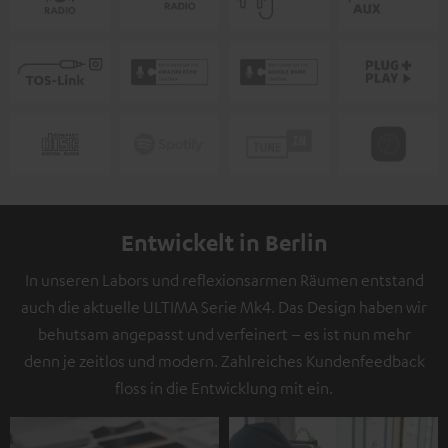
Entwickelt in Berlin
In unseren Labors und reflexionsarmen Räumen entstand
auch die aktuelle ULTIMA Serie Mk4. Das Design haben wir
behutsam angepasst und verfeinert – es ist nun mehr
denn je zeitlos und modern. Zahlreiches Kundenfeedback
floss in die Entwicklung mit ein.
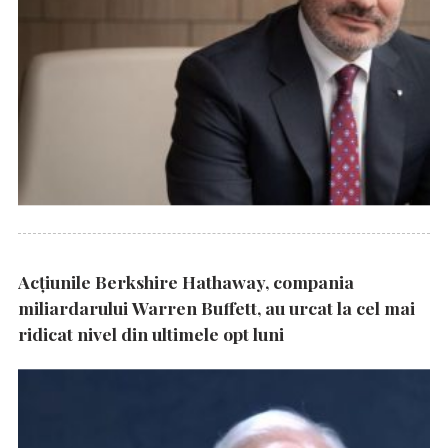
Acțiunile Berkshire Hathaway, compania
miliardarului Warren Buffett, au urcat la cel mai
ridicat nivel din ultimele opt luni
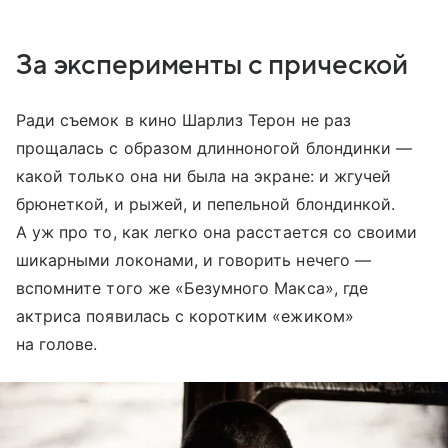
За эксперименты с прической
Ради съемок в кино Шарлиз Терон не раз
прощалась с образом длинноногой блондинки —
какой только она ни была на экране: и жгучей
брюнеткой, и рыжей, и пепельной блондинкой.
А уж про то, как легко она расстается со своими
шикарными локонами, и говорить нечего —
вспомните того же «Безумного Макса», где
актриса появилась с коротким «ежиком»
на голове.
=====
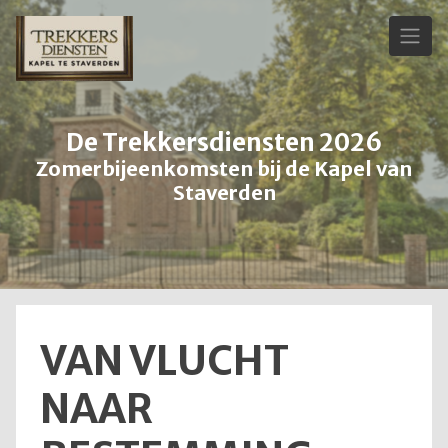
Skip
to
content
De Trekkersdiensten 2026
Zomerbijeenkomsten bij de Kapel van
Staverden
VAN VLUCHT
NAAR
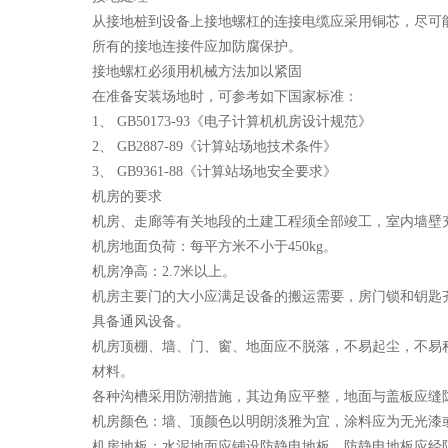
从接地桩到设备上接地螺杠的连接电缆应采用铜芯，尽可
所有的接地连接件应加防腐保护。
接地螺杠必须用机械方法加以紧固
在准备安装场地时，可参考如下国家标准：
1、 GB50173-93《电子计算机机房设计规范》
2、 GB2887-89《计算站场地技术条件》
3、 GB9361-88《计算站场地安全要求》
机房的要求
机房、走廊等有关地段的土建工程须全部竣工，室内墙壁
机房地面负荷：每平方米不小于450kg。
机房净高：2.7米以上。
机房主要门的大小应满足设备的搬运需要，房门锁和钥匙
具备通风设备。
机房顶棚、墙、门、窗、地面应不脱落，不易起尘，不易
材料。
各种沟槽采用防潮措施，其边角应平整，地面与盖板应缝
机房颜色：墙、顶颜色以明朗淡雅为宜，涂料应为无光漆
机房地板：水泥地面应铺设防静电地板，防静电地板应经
=====
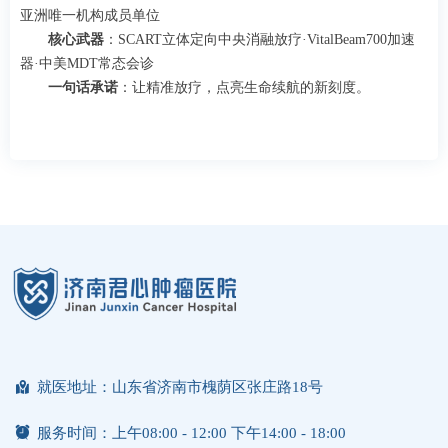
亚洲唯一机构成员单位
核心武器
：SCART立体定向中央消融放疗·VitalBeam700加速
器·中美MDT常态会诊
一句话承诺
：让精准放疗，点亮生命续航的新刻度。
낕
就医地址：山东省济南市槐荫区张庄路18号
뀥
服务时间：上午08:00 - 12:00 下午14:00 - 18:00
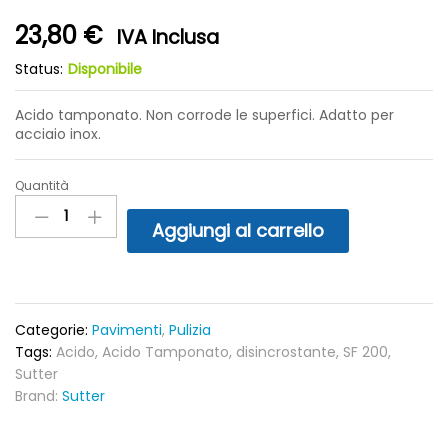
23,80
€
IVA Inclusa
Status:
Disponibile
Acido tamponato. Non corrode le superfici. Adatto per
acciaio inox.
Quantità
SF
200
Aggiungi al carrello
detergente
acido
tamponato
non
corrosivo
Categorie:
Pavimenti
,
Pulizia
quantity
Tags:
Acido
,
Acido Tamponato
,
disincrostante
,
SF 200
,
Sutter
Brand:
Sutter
=====
Exercise aim | Within the listing above, locate the line containing "In unseren Labors" and the line containing "floss in die Entwicklung mit ein.". Reproduce those two lines and all lines between them exactly, with nothing added.

Response to this task |
In unseren Labors und reflexionsarmen Räumen entstand
auch die aktuelle ULTIMA Serie Mk4. Das Design haben wir
behutsam angepasst und verfeinert – es ist nun mehr
denn je zeitlos und modern. Zahlreiches Kundenfeedback
floss in die Entwicklung mit ein.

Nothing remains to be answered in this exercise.